La silhouette d’un requin tigre émerge du brouillard des profondeurs ; bien que se déplaçant à plus de 50 kilomètres/heure, il paraît immobile ou presque. Peggy n’a aucun mal à l’éviter. Elle virevolte autour de lui, décoche des coups de pied dans son ventre, lui flatte le museau. « Bon chien ! Couché ! À la niche ! » C’est rigolo. Avant qu’il ait eu le temps de corriger sa trajectoire, elle est déjà ailleurs. Elle joue avec cette grosse bête pataude, si lente qu’on a envie de la pousser au cul, comme une voiture en panne. Pourquoi a-t-on si peur de ces bestioles ? Ça lui paraît tout à coup invraisemblable, risible, autant dire qu’on est terrifié par les tortues !

Elle s’esclaffe. Son rire se change en un milliard de bulles qui s’échappent de sa bouche. Elle est devenue sirène…

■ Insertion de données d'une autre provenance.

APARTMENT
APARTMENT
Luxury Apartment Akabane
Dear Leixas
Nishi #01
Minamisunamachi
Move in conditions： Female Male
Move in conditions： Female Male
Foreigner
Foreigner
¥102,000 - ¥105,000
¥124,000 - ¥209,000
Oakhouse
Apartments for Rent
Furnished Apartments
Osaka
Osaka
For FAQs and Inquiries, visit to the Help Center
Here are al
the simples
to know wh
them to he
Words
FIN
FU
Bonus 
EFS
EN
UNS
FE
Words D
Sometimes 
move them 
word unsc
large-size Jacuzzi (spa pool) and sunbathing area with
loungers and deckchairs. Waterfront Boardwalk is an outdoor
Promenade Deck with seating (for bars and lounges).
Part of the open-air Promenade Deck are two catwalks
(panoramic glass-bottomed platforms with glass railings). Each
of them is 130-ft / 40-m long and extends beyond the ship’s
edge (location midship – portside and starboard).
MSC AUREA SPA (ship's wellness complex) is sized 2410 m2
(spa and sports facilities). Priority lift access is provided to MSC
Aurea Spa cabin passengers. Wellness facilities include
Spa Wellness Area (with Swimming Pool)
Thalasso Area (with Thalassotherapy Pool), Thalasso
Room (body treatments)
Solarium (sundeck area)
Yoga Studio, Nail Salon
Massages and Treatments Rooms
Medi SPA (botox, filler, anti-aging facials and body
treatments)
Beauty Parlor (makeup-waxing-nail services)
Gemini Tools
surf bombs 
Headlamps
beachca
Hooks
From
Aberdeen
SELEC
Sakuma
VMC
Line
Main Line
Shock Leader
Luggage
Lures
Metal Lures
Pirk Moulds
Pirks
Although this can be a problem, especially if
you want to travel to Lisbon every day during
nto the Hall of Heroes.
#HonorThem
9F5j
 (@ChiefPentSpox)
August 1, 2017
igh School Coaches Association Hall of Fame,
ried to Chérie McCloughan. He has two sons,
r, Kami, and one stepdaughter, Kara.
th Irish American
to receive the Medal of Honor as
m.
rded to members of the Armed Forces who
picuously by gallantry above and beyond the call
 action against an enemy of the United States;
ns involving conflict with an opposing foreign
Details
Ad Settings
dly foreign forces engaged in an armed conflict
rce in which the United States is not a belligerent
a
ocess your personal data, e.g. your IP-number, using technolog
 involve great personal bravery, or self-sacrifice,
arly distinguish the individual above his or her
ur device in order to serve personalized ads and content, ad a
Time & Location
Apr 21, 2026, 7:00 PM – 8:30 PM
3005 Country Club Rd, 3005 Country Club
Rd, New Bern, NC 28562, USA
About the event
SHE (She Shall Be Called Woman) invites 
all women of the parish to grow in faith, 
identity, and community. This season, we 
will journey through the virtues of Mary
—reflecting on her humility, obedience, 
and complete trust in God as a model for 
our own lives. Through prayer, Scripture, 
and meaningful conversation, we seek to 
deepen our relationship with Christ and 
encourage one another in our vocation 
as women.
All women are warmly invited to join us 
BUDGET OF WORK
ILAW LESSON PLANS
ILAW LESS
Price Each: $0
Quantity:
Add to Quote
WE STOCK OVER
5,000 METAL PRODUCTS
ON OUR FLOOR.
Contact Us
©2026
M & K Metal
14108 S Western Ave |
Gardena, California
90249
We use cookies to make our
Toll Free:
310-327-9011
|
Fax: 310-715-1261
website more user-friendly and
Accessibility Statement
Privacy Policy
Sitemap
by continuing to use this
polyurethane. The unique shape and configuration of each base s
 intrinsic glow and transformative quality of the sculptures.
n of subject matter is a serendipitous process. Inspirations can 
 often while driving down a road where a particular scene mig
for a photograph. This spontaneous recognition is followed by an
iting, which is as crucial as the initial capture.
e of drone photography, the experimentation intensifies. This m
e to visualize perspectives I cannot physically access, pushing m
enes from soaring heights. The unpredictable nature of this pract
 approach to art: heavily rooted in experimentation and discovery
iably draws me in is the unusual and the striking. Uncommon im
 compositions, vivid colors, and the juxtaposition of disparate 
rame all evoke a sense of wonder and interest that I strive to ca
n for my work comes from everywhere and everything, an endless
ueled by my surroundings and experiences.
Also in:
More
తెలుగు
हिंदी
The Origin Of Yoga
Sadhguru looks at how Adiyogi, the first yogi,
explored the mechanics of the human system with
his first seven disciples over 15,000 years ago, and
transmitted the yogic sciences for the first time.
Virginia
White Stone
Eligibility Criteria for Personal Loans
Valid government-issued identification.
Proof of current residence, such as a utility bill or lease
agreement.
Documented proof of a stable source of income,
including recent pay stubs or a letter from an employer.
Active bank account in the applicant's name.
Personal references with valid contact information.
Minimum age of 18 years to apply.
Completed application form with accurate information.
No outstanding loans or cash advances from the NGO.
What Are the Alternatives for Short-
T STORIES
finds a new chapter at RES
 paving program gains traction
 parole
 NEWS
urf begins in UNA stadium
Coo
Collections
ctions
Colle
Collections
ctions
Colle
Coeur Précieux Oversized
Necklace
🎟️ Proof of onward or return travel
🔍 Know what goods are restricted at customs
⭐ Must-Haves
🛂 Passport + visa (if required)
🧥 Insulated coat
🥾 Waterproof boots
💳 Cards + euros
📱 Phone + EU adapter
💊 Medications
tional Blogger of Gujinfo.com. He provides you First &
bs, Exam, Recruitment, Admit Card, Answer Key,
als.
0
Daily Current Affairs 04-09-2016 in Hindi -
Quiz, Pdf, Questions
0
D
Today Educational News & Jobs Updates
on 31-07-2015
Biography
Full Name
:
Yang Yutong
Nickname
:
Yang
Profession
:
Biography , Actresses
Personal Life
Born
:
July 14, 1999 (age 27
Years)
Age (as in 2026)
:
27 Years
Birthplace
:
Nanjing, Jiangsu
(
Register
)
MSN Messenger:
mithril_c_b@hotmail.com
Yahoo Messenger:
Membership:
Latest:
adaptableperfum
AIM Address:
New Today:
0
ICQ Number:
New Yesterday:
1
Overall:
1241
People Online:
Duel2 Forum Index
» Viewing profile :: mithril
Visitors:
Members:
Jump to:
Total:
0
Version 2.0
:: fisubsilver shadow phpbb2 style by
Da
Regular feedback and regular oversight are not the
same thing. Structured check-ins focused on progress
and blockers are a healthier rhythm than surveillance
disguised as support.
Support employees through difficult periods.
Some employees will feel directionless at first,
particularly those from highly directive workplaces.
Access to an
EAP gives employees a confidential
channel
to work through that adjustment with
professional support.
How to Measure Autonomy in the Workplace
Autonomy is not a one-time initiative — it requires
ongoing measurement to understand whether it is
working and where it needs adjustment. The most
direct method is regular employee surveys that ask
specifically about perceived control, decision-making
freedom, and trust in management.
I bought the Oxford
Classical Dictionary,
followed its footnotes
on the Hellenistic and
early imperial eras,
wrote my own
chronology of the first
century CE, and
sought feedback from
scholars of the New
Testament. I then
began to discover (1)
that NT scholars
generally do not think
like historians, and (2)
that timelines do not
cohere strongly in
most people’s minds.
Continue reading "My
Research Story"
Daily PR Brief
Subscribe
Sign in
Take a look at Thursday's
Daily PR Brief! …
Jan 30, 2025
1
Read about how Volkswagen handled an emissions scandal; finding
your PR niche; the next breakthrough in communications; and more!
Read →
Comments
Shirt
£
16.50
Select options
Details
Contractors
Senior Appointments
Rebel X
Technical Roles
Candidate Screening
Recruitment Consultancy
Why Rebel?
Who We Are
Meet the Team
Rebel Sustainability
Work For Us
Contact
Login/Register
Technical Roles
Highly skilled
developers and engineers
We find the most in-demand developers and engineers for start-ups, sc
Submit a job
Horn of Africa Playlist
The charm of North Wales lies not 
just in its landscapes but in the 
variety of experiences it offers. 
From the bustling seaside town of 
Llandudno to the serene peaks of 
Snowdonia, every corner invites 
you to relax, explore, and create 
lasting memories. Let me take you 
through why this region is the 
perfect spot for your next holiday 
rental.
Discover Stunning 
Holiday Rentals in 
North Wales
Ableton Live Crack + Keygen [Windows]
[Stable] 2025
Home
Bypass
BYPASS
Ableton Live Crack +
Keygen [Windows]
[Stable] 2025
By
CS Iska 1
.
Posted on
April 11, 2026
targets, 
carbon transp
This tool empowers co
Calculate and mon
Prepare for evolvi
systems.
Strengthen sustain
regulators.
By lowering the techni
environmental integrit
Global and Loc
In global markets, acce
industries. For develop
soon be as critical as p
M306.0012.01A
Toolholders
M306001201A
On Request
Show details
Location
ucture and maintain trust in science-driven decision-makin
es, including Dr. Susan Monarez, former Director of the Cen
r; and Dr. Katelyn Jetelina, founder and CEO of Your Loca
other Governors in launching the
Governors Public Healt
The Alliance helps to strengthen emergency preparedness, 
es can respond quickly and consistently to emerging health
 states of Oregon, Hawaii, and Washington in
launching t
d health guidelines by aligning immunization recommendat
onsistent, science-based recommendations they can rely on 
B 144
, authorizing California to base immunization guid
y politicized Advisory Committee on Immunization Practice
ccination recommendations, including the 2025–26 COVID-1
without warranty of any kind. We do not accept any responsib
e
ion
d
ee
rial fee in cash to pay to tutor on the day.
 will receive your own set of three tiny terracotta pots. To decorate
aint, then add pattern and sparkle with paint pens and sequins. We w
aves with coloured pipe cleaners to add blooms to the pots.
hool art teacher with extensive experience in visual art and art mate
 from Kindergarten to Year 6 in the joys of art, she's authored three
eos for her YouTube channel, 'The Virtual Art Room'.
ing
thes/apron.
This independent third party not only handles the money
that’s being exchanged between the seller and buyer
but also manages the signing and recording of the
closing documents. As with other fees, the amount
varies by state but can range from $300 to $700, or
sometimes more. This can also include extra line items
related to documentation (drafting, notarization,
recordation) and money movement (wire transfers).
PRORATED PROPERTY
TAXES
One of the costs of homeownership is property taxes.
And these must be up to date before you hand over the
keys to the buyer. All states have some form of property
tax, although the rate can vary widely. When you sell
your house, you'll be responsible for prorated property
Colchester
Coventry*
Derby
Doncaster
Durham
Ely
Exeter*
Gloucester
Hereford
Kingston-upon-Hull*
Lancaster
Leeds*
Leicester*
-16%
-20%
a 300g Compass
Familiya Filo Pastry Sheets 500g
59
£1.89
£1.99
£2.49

Puis, tout à coup, son euphorie se teinte de frayeur. Des silhouettes noires jaillissent des profondeurs, des plongeurs de combat, des hommes-grenouilles qui nagent aussi vite qu’elle et convergent dans sa direction. Ils se rapprochent, ninjas de caoutchouc noir dont elle peut voir les yeux bridés derrière la vitre du masque. Alors elle bat en retraite, de toute la vitesse de ses membres ; elle file au milieu des poissons pétrifiés qui font du surplace entre deux eaux. Il faut qu’elle retourne sur la plage. Mais les ninjas de caoutchouc agissent, eux aussi, sous l’influence de la drogue, et elle ne parvient pas à les distancer. Ils se déplacent si vite que le frottement de l’eau commence à user leurs combinaisons de plongée à la hauteur des épaules. Le latex s’amincit à chaque brasse. Bientôt ils seront nus.

Peggy accélère, elle sent sa peau s’en aller, lambeau par lambeau, tel le blouson de cuir d’un motocycliste renversé qui glisserait interminablement sur une route. Elle regarde ses épaules. La chair a fichu le camp, les os affleurent ; cependant elle n’a pas mal, la drogue anesthésie toute souffrance. Quand elle touchera le sable de la plage, elle ne sera plus qu’un squelette.

Elle reprend conscience en suffoquant. La tachycardie lui coupe le souffle et elle se recroqueville, les deux mains pressées sur le sein gauche, persuadée d’être en train de mourir d’une crise cardiaque.

Elle est couchée en chien de fusil à dix mètres des vagues, nue, mais la peau sèche. Elle n’a pas plongé. L’escapade sous-marine n’était qu’une hallucination. Le rythme de son cœur ralentit enfin. Elle est couverte d’une sueur glacée, elle claque des dents.

De la foutaise ! Elle le savait. Le surcroît d’adrénaline fait naître des images de vitesse, une illusion d’accélération, mais il engendre aussi l’angoisse, et le trip devient alors cauchemardesque. Elle se relève en titubant, marche vers la maison.

La Buick Century de Brandon n’est plus là. Le jeune homme a fichu le camp.